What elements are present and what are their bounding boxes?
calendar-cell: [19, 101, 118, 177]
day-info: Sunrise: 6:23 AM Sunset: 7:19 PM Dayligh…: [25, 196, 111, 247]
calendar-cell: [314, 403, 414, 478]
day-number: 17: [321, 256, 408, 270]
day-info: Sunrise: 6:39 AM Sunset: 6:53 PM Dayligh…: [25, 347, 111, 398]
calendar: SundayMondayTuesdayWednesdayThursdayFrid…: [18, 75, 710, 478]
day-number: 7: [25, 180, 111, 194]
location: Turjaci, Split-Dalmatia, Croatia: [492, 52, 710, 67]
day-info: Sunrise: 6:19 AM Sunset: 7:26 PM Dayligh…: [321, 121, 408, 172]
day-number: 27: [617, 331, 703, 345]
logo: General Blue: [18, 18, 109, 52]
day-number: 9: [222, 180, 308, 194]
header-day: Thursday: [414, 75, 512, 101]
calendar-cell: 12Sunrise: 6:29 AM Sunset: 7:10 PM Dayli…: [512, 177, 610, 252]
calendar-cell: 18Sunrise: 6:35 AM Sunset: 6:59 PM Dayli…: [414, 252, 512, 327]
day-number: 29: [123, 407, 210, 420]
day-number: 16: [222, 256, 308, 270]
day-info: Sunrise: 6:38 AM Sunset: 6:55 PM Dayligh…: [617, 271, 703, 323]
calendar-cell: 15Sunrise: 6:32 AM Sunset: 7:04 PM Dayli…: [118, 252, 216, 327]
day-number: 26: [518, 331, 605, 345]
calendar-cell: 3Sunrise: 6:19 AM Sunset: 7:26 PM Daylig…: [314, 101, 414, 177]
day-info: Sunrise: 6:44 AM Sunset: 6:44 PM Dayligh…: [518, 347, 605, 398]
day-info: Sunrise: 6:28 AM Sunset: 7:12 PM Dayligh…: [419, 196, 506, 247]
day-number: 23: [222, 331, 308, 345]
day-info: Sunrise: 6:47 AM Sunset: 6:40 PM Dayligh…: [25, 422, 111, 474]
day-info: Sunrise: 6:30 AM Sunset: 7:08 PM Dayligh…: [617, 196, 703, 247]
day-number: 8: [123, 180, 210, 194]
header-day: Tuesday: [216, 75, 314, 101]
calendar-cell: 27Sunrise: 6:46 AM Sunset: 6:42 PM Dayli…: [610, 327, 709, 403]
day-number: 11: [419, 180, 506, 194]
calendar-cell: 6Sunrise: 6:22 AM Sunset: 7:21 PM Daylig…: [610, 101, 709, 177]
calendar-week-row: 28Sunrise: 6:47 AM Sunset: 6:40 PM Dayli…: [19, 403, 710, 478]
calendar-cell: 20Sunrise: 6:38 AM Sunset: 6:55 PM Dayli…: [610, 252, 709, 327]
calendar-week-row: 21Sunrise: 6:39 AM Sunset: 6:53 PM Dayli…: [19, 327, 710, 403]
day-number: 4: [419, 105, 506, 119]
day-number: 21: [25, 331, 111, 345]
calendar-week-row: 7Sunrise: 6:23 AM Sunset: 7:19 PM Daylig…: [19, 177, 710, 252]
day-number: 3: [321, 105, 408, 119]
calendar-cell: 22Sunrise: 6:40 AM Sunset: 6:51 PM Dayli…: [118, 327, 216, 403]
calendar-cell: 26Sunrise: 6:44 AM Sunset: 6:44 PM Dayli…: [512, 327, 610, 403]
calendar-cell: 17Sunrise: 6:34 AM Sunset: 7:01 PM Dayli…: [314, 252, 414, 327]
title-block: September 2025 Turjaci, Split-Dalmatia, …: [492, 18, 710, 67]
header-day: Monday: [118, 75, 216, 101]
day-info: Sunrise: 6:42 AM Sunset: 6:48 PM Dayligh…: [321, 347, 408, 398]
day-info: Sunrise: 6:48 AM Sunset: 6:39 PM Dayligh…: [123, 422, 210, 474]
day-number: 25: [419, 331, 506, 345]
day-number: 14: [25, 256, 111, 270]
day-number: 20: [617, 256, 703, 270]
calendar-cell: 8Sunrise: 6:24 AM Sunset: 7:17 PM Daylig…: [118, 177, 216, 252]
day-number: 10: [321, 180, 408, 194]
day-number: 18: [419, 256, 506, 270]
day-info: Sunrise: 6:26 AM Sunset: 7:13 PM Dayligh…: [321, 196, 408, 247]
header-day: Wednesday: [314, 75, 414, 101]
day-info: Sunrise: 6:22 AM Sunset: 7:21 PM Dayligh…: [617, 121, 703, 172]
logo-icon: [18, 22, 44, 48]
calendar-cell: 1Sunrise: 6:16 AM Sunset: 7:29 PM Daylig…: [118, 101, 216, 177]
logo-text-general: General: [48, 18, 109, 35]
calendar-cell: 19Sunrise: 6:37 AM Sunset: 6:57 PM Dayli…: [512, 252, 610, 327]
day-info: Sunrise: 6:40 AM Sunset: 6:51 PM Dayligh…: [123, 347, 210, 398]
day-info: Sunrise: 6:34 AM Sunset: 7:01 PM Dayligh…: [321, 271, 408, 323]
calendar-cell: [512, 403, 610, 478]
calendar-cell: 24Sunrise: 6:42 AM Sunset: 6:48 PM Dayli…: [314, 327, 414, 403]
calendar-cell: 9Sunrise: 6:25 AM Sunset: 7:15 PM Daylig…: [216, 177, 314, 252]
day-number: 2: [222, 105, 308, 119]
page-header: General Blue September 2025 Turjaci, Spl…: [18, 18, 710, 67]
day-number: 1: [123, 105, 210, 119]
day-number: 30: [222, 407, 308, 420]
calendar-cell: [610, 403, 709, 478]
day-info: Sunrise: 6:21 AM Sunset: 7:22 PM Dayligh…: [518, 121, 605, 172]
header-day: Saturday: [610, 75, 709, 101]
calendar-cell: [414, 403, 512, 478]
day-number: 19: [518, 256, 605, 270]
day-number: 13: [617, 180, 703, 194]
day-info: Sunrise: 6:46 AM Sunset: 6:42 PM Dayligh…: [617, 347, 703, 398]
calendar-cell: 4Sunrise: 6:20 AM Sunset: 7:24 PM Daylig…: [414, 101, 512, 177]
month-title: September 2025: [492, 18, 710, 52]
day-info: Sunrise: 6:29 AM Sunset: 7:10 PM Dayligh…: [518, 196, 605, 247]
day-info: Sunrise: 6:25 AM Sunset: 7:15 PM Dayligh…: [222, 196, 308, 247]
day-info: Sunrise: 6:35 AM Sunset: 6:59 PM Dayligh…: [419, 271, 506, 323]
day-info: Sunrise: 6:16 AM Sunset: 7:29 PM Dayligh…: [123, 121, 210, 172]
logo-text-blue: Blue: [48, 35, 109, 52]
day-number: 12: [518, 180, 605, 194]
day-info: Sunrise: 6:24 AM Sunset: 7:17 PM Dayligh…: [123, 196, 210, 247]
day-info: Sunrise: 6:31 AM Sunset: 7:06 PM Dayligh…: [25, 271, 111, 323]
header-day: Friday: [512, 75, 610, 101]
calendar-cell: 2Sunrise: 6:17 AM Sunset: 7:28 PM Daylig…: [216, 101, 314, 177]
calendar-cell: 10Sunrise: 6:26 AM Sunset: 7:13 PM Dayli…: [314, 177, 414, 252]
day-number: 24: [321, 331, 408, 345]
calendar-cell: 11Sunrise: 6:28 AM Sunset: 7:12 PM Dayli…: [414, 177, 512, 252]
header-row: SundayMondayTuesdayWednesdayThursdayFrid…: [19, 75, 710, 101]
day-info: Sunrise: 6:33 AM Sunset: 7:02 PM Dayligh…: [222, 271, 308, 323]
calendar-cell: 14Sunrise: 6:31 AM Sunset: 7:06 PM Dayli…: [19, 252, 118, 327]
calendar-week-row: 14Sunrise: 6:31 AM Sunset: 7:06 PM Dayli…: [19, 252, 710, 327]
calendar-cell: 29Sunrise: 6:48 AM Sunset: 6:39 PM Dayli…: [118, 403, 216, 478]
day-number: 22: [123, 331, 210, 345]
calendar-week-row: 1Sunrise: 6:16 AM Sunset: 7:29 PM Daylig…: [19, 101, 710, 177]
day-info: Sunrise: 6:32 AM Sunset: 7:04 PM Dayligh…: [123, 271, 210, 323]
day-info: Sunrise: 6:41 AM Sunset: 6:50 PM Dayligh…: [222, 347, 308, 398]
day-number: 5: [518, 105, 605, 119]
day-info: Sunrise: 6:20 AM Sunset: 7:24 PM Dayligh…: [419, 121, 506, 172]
----
◆ WORK INSTRUCTIONS: All lines of the material that contain the string "title" are to be copied.

◆ OUTPUT OF THE TASK:
title-block: September 2025 Turjaci, Split-Dalmatia, …: [492, 18, 710, 67]
month-title: September 2025: [492, 18, 710, 52]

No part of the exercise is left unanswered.